Neurodegenerative conditions such as Parkinson disease, Alzheimer disease, motor neuron disease, and multiple sclerosis are a form of neurological condition affecting more than 3 billion people worldwide [1]. With a growing and aging population, the prevalence of neurodegenerative conditions is expected to continue to rise [2]. Neurodegenerative conditions refer to a collection of conditions that are primarily characterized by neuron dysfunction and loss [2]. An important feature of many neurodegenerative conditions is the involvement of proteins with altered physicochemical properties, commonly referred to as misfolded proteins [3], resulting in altered function and/or intracellular or extracellular accumulation of the proteins [2].
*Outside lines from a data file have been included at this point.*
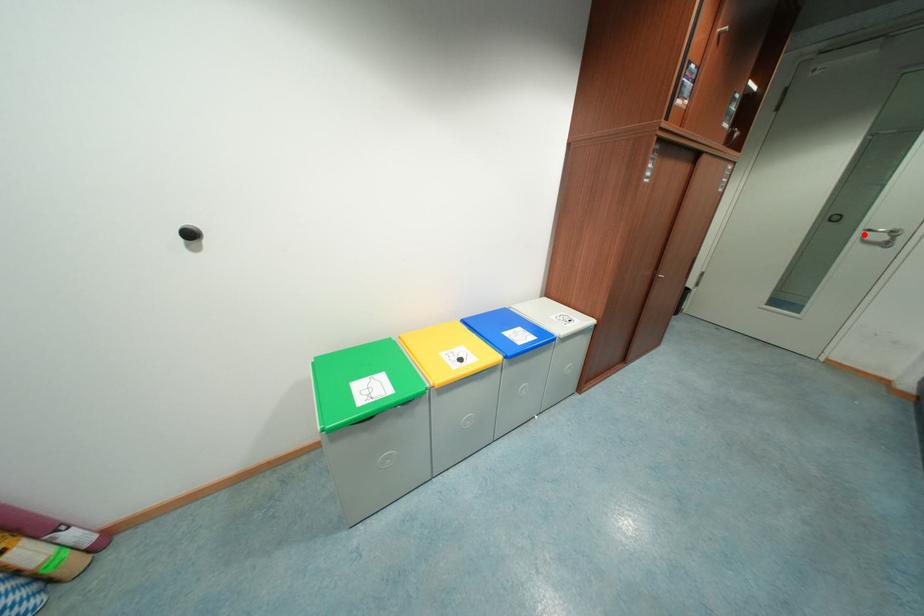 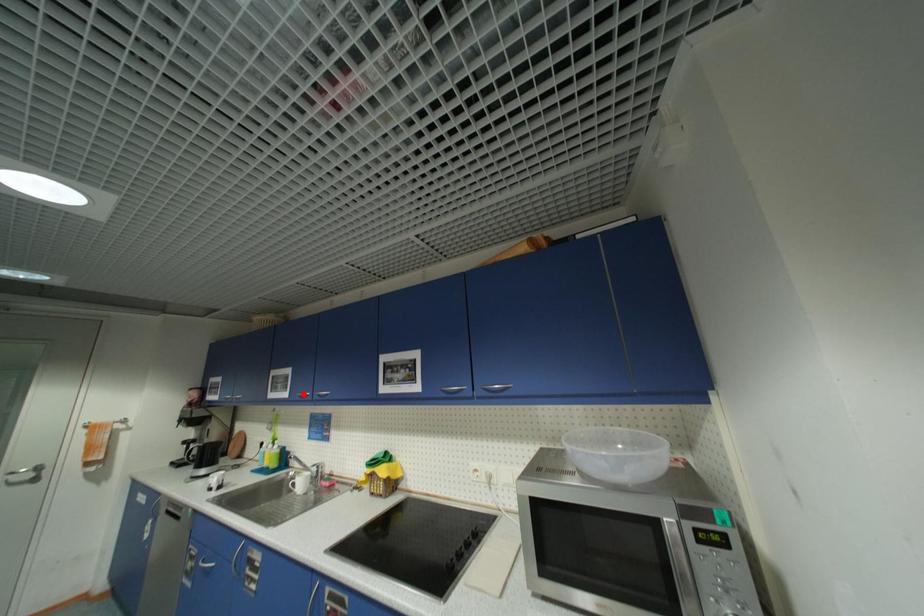 I am providing you with two images of the same scene from different viewpoints. A red point is marked on the first image and another point is marked on the second image. Do the highlighted points in image1 and image2 indicate the same real-world spot?

No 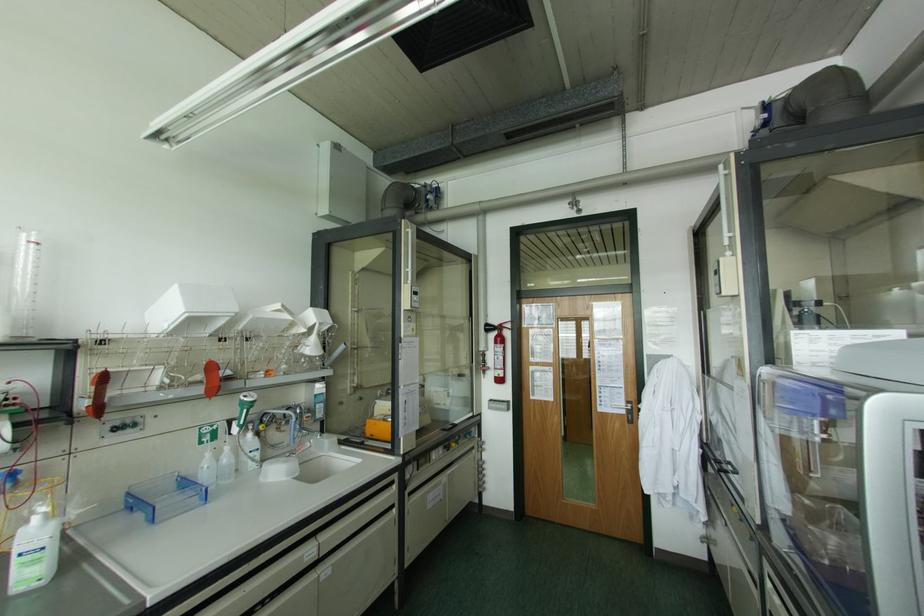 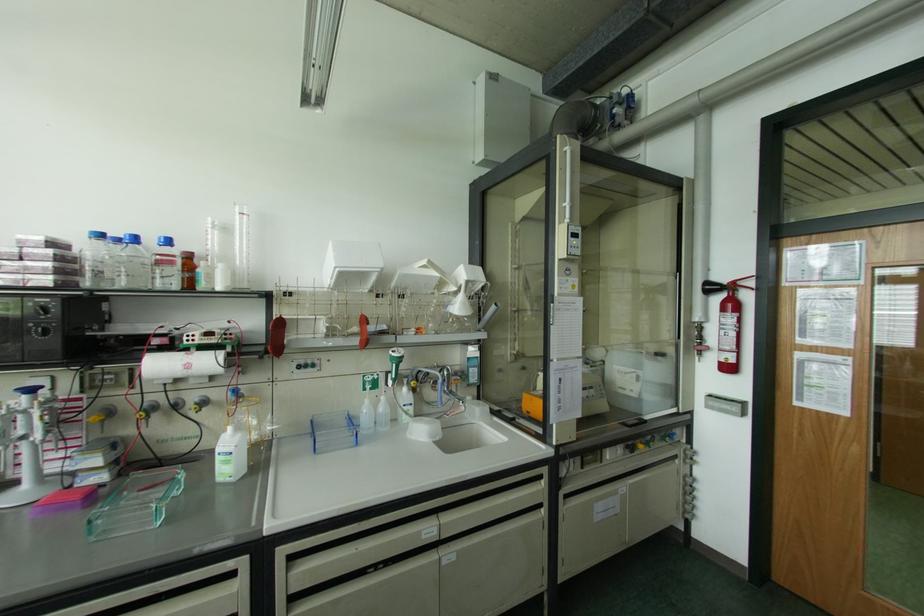 Locate, in the second image, the point that corresponds to point 53,523 in the first image.

(238, 435)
Treating these conditions is challenging, as relatively little is known about their etiology and pathophysiology [4]. Therefore, therapeutic interventions typically focus on the management of symptoms or reducing the impact of impairments rather than on disease progression [5]. Nevertheless, there is some evidence showing that the development of some neurodegenerative conditions is a direct or indirect result of modifiable risk factors [6]. Some of these risk factors include diabetes, hypertension, obesity, depression, and physical inactivity [6]. Exercise is a modality that has been shown to have significant favorable effects on all of these modifiable risk factors [6]. Exercise is also a well-established method of positively influencing brain cognition, neurogenesis, and plasticity [7]. However, there are significant barriers to exercise in neurodegenerative populations that lead to poor long-term exercise adherence [8,9]. Barriers include low outcome expectation, fear of falling, functional or physiological impairment, and lack of time [8,9]. Therefore, alternative/adjunct therapies are warranted that may overcome the barriers to exercise while still providing similar benefit.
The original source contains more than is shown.